## EXERCISE GOAL
Print the line containing "They just knock" and all lines after it, unchanged, through the end of the data. Leave the pictures out.

━━━

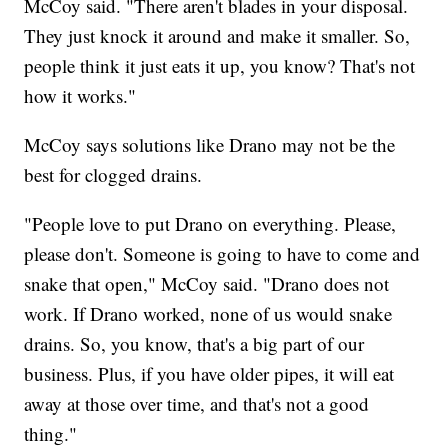
McCoy said. "There aren't blades in your disposal.
They just knock it around and make it smaller. So,
people think it just eats it up, you know? That's not
how it works."
McCoy says solutions like Drano may not be the
best for clogged drains.
"People love to put Drano on everything. Please,
please don't. Someone is going to have to come and
snake that open," McCoy said. "Drano does not
work. If Drano worked, none of us would snake
drains. So, you know, that's a big part of our
business. Plus, if you have older pipes, it will eat
away at those over time, and that's not a good
thing."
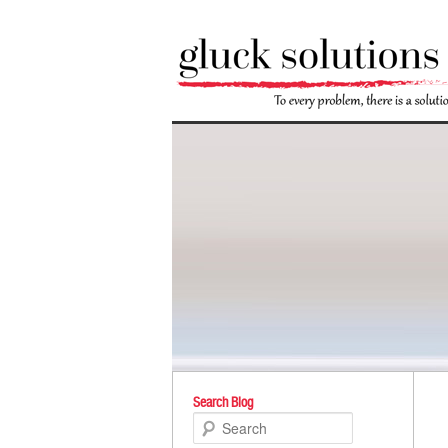
Po
Search Blog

━━━

## RESPONSE
They just knock it around and make it smaller. So,
people think it just eats it up, you know? That's not
how it works."
McCoy says solutions like Drano may not be the
best for clogged drains.
"People love to put Drano on everything. Please,
please don't. Someone is going to have to come and
snake that open," McCoy said. "Drano does not
work. If Drano worked, none of us would snake
drains. So, you know, that's a big part of our
business. Plus, if you have older pipes, it will eat
away at those over time, and that's not a good
thing."
Po
Search Blog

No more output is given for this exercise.